Segundo a mediana dos dados coletados até o quinto dia útil
deste mês, a expectativa para o déficit primário em 2018 caiu a
149,186 bilhões de reais, contra 153,944 bilhões de reais antes.
Com isso, seguiu dentro da meta estabelecida pelo governo,
que é de um saldo negativo em 159 bilhões de reais.

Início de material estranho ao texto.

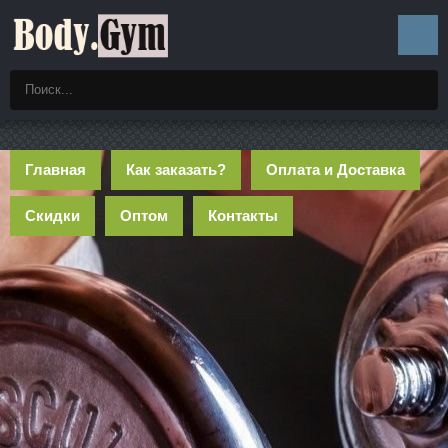
Главная
Как заказать?
Оплата и Доставка
Скидки
Оптом
Контакты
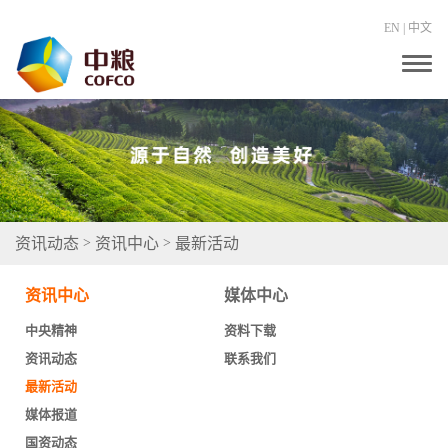
EN
|
中文
T
o
g
g
l
e
n
a
v
i
g
资讯动态
资讯中心
最新活动
>
>
a
t
i
资讯中心
媒体中心
o
n
中央精神
资料下载
资讯动态
联系我们
最新活动
媒体报道
国资动态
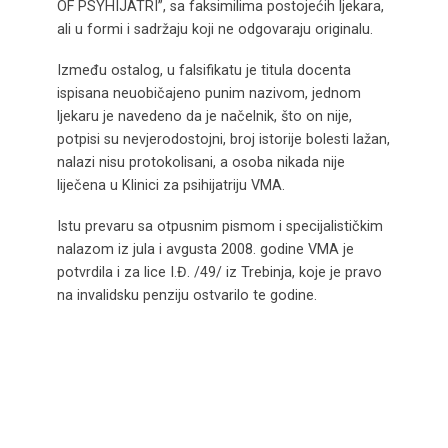
OF PSYHIJATRI”, sa faksimilima postojećih ljekara,
ali u formi i sadržaju koji ne odgovaraju originalu.
Između ostalog, u falsifikatu je titula docenta
ispisana neuobičajeno punim nazivom, jednom
ljekaru je navedeno da je načelnik, što on nije,
potpisi su nevjerodostojni, broj istorije bolesti lažan,
nalazi nisu protokolisani, a osoba nikada nije
liječena u Klinici za psihijatriju VMA.
Istu prevaru sa otpusnim pismom i specijalističkim
nalazom iz jula i avgusta 2008. godine VMA je
potvrdila i za lice I.Đ. /49/ iz Trebinja, koje je pravo
na invalidsku penziju ostvarilo te godine.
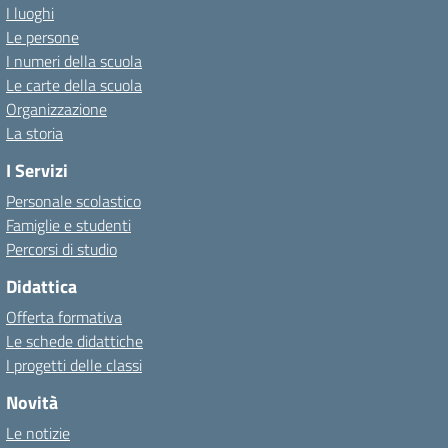
I luoghi
Le persone
I numeri della scuola
Le carte della scuola
Organizzazione
La storia
I Servizi
Personale scolastico
Famiglie e studenti
Percorsi di studio
Didattica
Offerta formativa
Le schede didattiche
I progetti delle classi
Novità
Le notizie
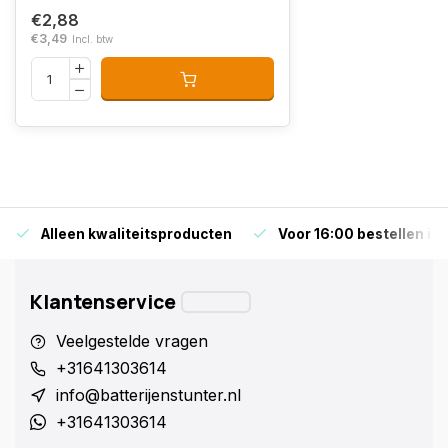
€2,88
€3,49
Incl. btw
Alleen kwaliteitsproducten
Voor 16:00 bestellen is
Klantenservice
Veelgestelde vragen
+31641303614
info@batterijenstunter.nl
+31641303614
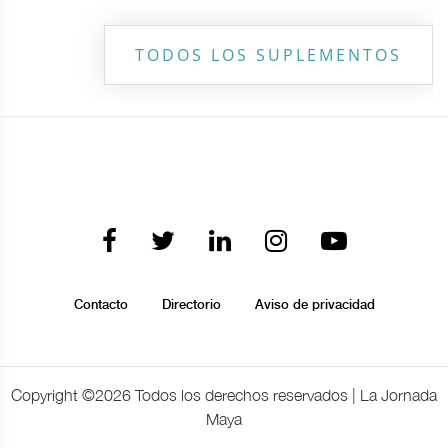
TODOS LOS SUPLEMENTOS
Contacto
Directorio
Aviso de privacidad
Copyright ©
2026 Todos los derechos reservados | La Jornada
Maya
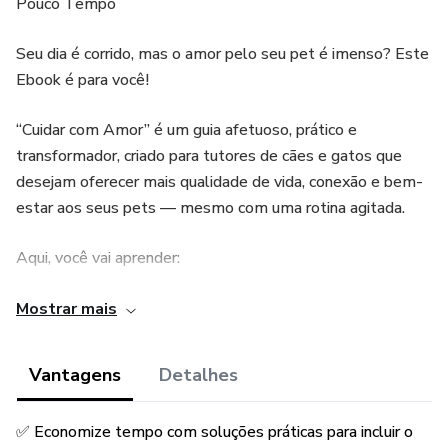
Pouco Tempo
Seu dia é corrido, mas o amor pelo seu pet é imenso? Este
Ebook é para você!
“Cuidar com Amor” é um guia afetuoso, prático e
transformador, criado para tutores de cães e gatos que
desejam oferecer mais qualidade de vida, conexão e bem-
estar aos seus pets — mesmo com uma rotina agitada.
Aqui, você vai aprender:
🐾 Como identificar sinais de felicidade (ou alerta) no seu
Mostrar mais
pet
Vantagens
Detalhes
🐾 Rotinas simples e rápidas que transformam o dia a dia
✅ Economize tempo com soluções práticas para incluir o
🐾 Dicas criativas para enriquecer ambientes pequenos,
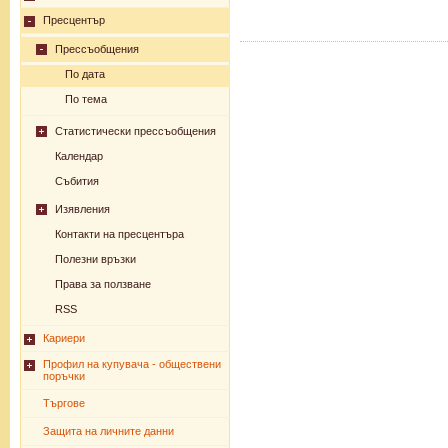
Пресцентър
Прессъобщения
По дата
По тема
Статистически прессъобщения
Календар
Събития
Изявления
Контакти на пресцентъра
Полезни връзки
Права за ползване
RSS
Кариери
Профил на купувача - обществени
поръчки
Търгове
Защита на личните данни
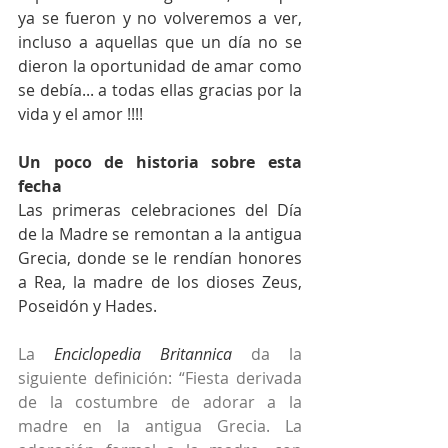
ya se fueron y no volveremos a ver, 
incluso a aquellas que un día no se 
dieron la oportunidad de amar como 
se debía... a todas ellas gracias por la 
vida y el amor !!!!
Un poco de historia sobre esta 
fecha
Las primeras celebraciones del Día 
de la Madre se remontan a la antigua 
Grecia, donde se le rendían honores 
a Rea, la madre de los dioses Zeus, 
Poseidón y Hades.
La 
Enciclopedia Britannica
 da la 
siguiente definición: “Fiesta derivada 
de la costumbre de adorar a la 
madre en la antigua Grecia. La 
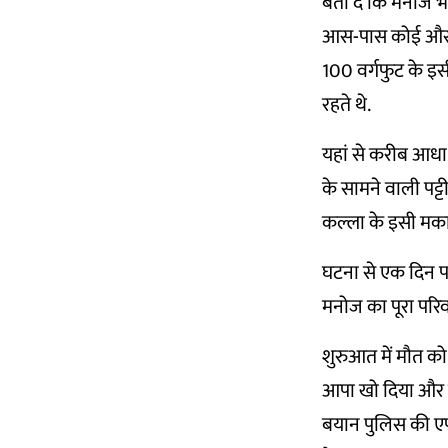
बता दें कि मनोज भ
आस-पास कोई और घर
100 वर्गफुट के इस
रहते थे.
यहां से करीब आधा
के सामने वाली पट्
कल्ला के इसी मका
घटना से एक दिन पहल
मनोज का पूरा परि
शुरुआत में मौत को
आपा खो दिया और उ
बयान पुलिस की एफ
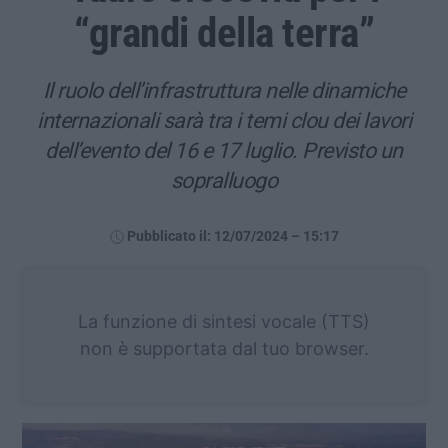
“grandi della terra”
Il ruolo dell’infrastruttura nelle dinamiche
internazionali sarà tra i temi clou dei lavori
dell’evento del 16 e 17 luglio. Previsto un
sopralluogo
Pubblicato il: 12/07/2024 – 15:17
La funzione di sintesi vocale (TTS)
non è supportata dal tuo browser.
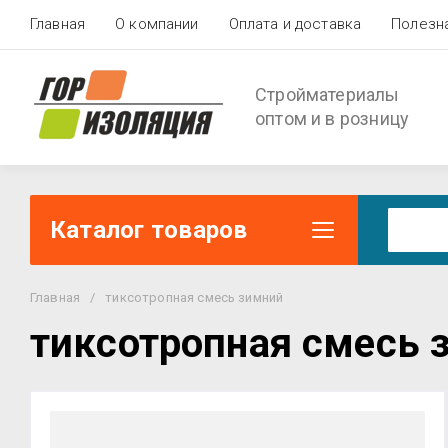
Главная
О компании
Оплата и доставка
Полезн
Стройматериалы
оптом и в розницу
Каталог товаров
Главная
/
тиксотропная смесь зимний
тиксотропная смесь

O
cumprimento do alvo, contudo, é envolto em incertezas em função
da série de medidas que foram enviadas ao Congresso Nacional
para assegurá-lo, mas que não foram analisadas pelos
parlamentares.
No início deste mês, o governo bloqueou 16,2 bilhões de
reais em despesas do Orçamento de 2018, sendo 8 bilhões de reais
por cautela com receitas previstas via privatização da
Eletrobras e outros 8,2 bilhões de reais com remanejamento de
gastos.
Para 2019, a estimativa passou a ser de um déficit primário
de 119 bilhões de reais, ante 120,961 bilhões de reais no
levantamento anterior e indicação do governo de um rombo de 139
bilhões de reais, que será, se confirmado, o sexto dado
consecutivo no vermelho do país.
Para a trajetória da dívida bruta, a conta também diminuiu
para este ano e o próximo. Agora, a perspectiva é de que chegue
a 75,50 por cento do Produto Interno Bruto (PIB) em 2018, contra
76 por cento no mês passado. Para 2019, o cálculo melhorou a
77,20 por cento do PIB, ante 78,39 por cento anteriormente.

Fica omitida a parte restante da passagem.